_DATASET ENTRIES:_
________

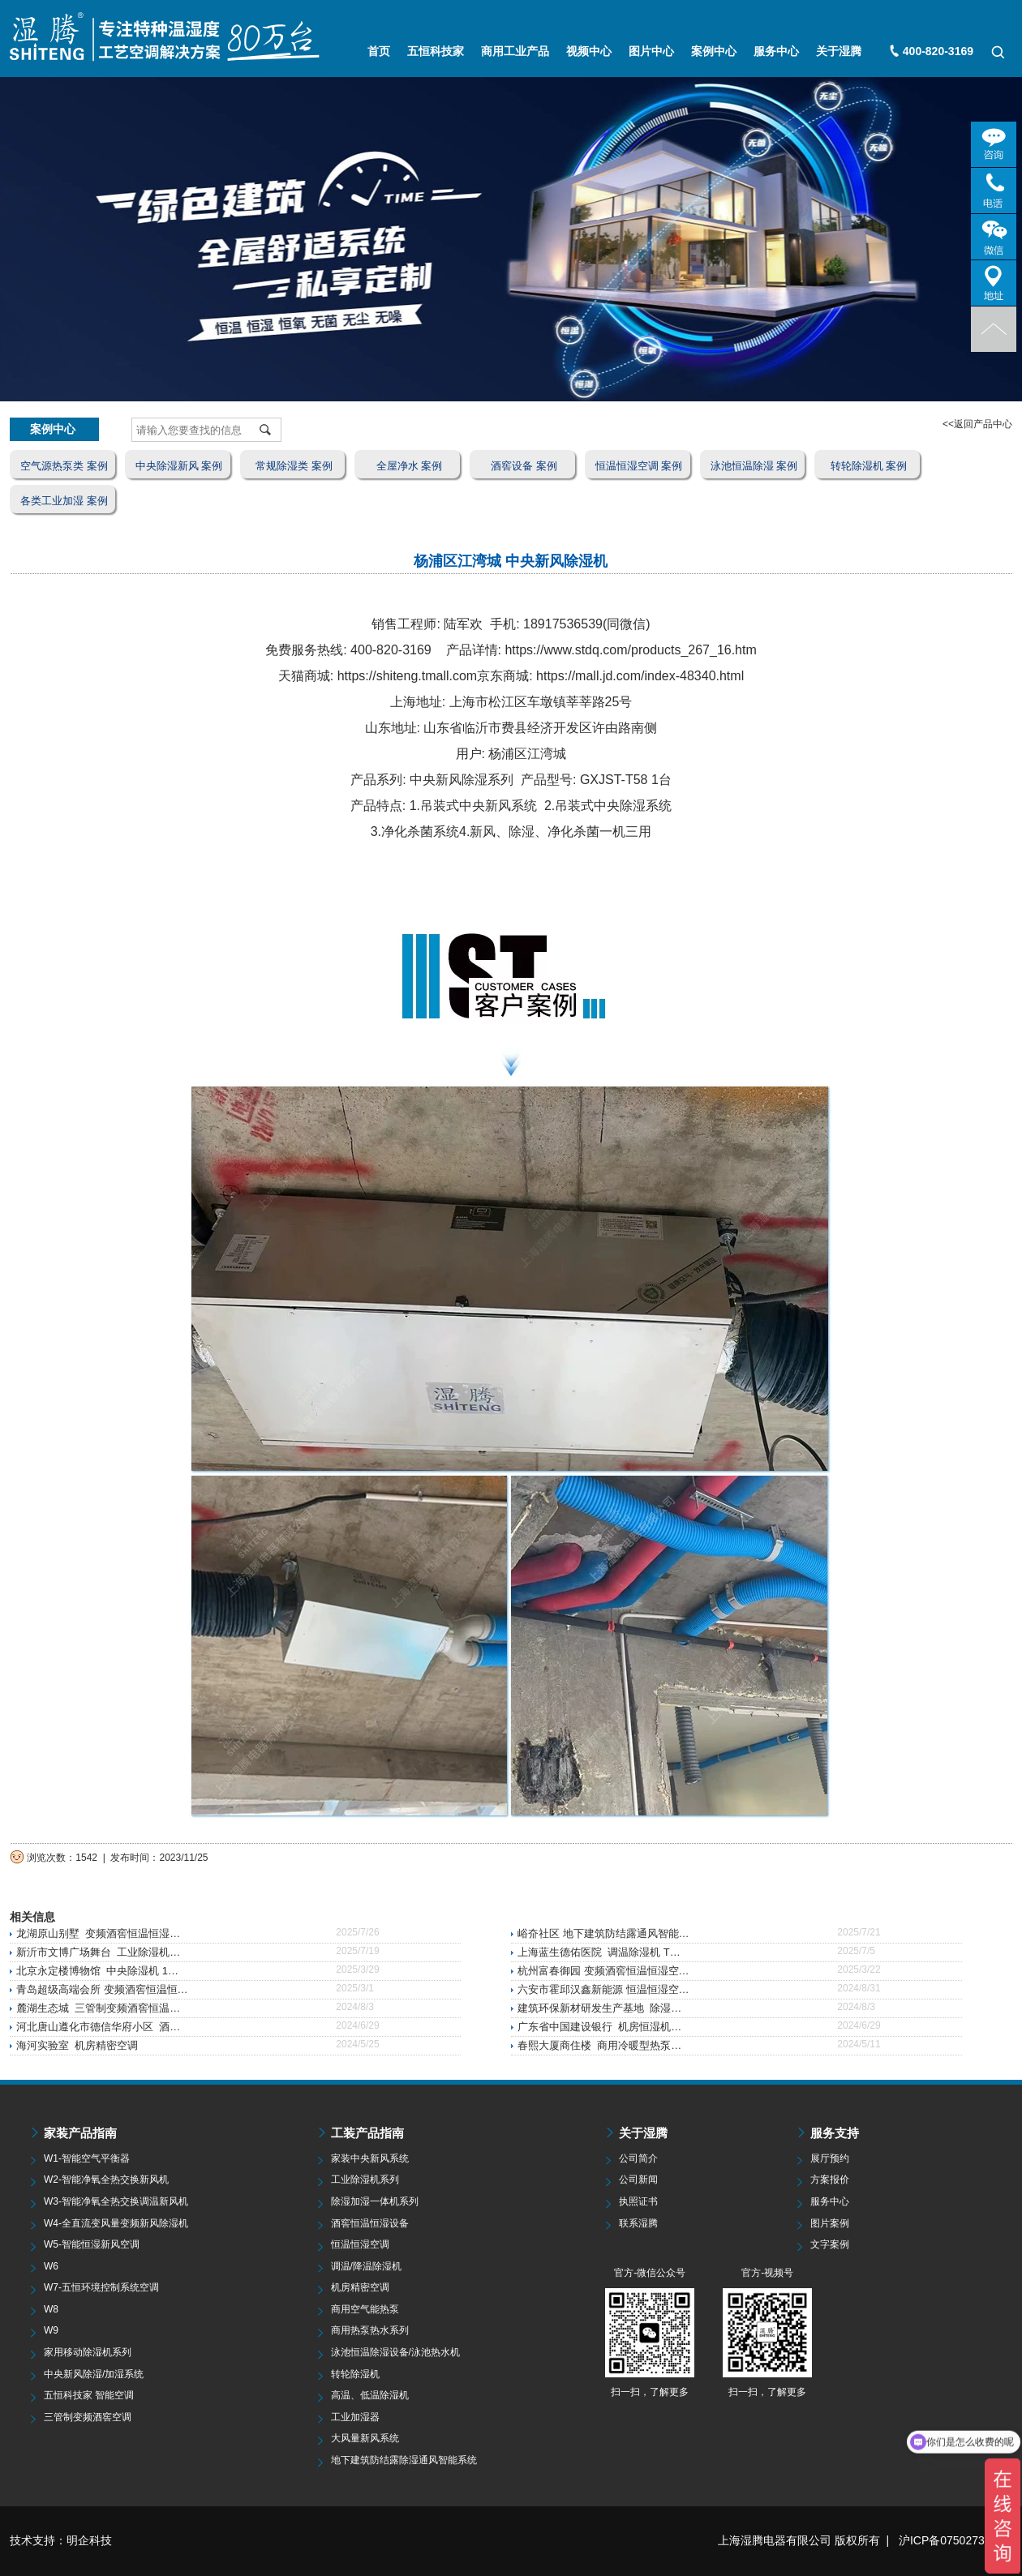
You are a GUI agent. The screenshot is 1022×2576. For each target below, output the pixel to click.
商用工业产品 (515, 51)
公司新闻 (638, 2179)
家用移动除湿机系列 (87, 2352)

________

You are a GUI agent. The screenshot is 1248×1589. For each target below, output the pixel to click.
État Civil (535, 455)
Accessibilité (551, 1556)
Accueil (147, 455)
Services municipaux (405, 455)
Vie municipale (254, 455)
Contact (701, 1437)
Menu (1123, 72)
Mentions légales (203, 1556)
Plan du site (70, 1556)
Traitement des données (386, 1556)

________

_PROBLEM DESCRIPTION:_ Among the entries above, the line containing "Accessibilité (551, 1556)", the line containing "Traitement des données (386, 1556)", and all lines between them are to be restated word for word; nothing else belongs in the reply.

_RESULT:_
Accessibilité (551, 1556)
Accueil (147, 455)
Services municipaux (405, 455)
Vie municipale (254, 455)
Contact (701, 1437)
Menu (1123, 72)
Mentions légales (203, 1556)
Plan du site (70, 1556)
Traitement des données (386, 1556)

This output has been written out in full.